[Extracted records]
----------------------------------------

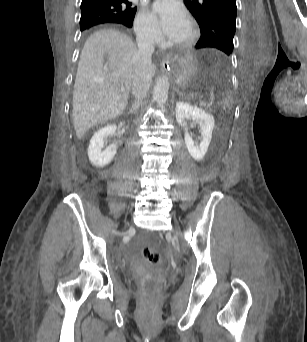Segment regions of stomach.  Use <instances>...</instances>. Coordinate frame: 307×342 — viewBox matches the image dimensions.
Instances as JSON below:
<instances>
[{
  "label": "stomach",
  "instance_id": "0dacf381",
  "mask_svg": "<svg viewBox=\"0 0 307 342\" xmlns=\"http://www.w3.org/2000/svg\"><path fill=\"white\" fill-rule=\"evenodd\" d=\"M196 63V59L191 55L177 57L170 61L169 68L175 72L176 83L180 89L189 90L192 87Z\"/></svg>",
  "mask_w": 307,
  "mask_h": 342
}]
</instances>
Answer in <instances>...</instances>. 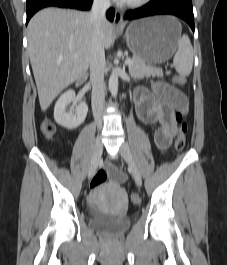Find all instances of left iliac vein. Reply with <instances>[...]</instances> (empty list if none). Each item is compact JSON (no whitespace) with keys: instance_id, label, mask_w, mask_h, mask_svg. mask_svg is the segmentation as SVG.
Masks as SVG:
<instances>
[{"instance_id":"obj_1","label":"left iliac vein","mask_w":227,"mask_h":265,"mask_svg":"<svg viewBox=\"0 0 227 265\" xmlns=\"http://www.w3.org/2000/svg\"><path fill=\"white\" fill-rule=\"evenodd\" d=\"M120 155L123 157V159L126 161V163L129 166L130 172L138 186H141L142 184V178L140 171L133 159V156L131 154L130 148L126 142H123L119 149Z\"/></svg>"}]
</instances>
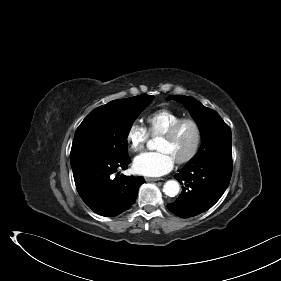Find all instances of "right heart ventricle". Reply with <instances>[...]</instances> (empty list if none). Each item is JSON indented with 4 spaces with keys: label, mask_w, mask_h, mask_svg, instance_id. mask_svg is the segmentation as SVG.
<instances>
[{
    "label": "right heart ventricle",
    "mask_w": 281,
    "mask_h": 281,
    "mask_svg": "<svg viewBox=\"0 0 281 281\" xmlns=\"http://www.w3.org/2000/svg\"><path fill=\"white\" fill-rule=\"evenodd\" d=\"M180 114L172 110L163 108L159 109L147 116L148 132L151 136H161L176 121L181 119Z\"/></svg>",
    "instance_id": "e07e8e85"
}]
</instances>
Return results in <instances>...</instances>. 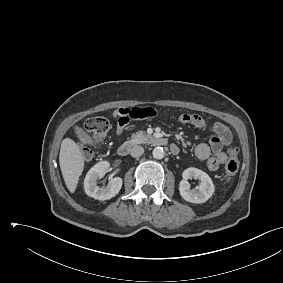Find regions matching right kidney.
Listing matches in <instances>:
<instances>
[{
  "label": "right kidney",
  "mask_w": 283,
  "mask_h": 283,
  "mask_svg": "<svg viewBox=\"0 0 283 283\" xmlns=\"http://www.w3.org/2000/svg\"><path fill=\"white\" fill-rule=\"evenodd\" d=\"M109 167L107 161H102L88 171L84 180V189L88 196L97 200H108L119 193L122 187L120 177L112 178L105 187L97 186L98 178L104 176L109 171Z\"/></svg>",
  "instance_id": "ca27d5eb"
}]
</instances>
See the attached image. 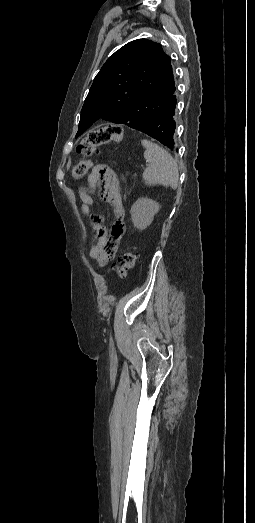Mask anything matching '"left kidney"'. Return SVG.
Masks as SVG:
<instances>
[{"label":"left kidney","instance_id":"5707ae66","mask_svg":"<svg viewBox=\"0 0 255 523\" xmlns=\"http://www.w3.org/2000/svg\"><path fill=\"white\" fill-rule=\"evenodd\" d=\"M159 204L149 198H138L137 202L133 204L130 214L135 228L138 230H145L150 226L155 214L159 212Z\"/></svg>","mask_w":255,"mask_h":523}]
</instances>
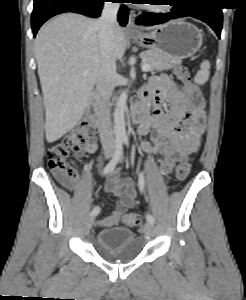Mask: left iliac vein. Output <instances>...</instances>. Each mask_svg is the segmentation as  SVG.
<instances>
[{
    "instance_id": "1",
    "label": "left iliac vein",
    "mask_w": 246,
    "mask_h": 300,
    "mask_svg": "<svg viewBox=\"0 0 246 300\" xmlns=\"http://www.w3.org/2000/svg\"><path fill=\"white\" fill-rule=\"evenodd\" d=\"M143 232L147 237H151L154 234V225L151 222H146L143 227Z\"/></svg>"
}]
</instances>
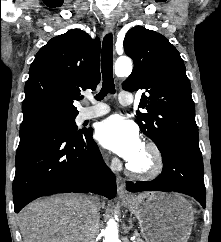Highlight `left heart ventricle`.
Segmentation results:
<instances>
[{"label": "left heart ventricle", "mask_w": 221, "mask_h": 242, "mask_svg": "<svg viewBox=\"0 0 221 242\" xmlns=\"http://www.w3.org/2000/svg\"><path fill=\"white\" fill-rule=\"evenodd\" d=\"M130 162L136 167H145L148 164L147 153L141 148L138 154Z\"/></svg>", "instance_id": "obj_1"}]
</instances>
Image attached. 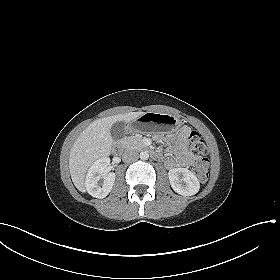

----------------------------------------

▶ Aim of the task:
Only lines from the one holding "Mask: left iliac" through the last line of the entries above are wanted, both ends included, each retyped exactly; no pictures.

▶ Finished task:
Mask: left iliac vein. Output <instances>...</instances>. Each mask_svg is the segmentation as  SVG.
<instances>
[{
    "instance_id": "1",
    "label": "left iliac vein",
    "mask_w": 246,
    "mask_h": 300,
    "mask_svg": "<svg viewBox=\"0 0 246 300\" xmlns=\"http://www.w3.org/2000/svg\"><path fill=\"white\" fill-rule=\"evenodd\" d=\"M143 232L147 237H151L154 234V225L151 222H146L143 227Z\"/></svg>"
}]
</instances>
Highlight `left heart ventricle`.
Segmentation results:
<instances>
[{"label": "left heart ventricle", "mask_w": 221, "mask_h": 242, "mask_svg": "<svg viewBox=\"0 0 221 242\" xmlns=\"http://www.w3.org/2000/svg\"><path fill=\"white\" fill-rule=\"evenodd\" d=\"M130 162L136 167H145L148 164L147 153L141 148L138 154Z\"/></svg>", "instance_id": "obj_1"}]
</instances>
Image attached. 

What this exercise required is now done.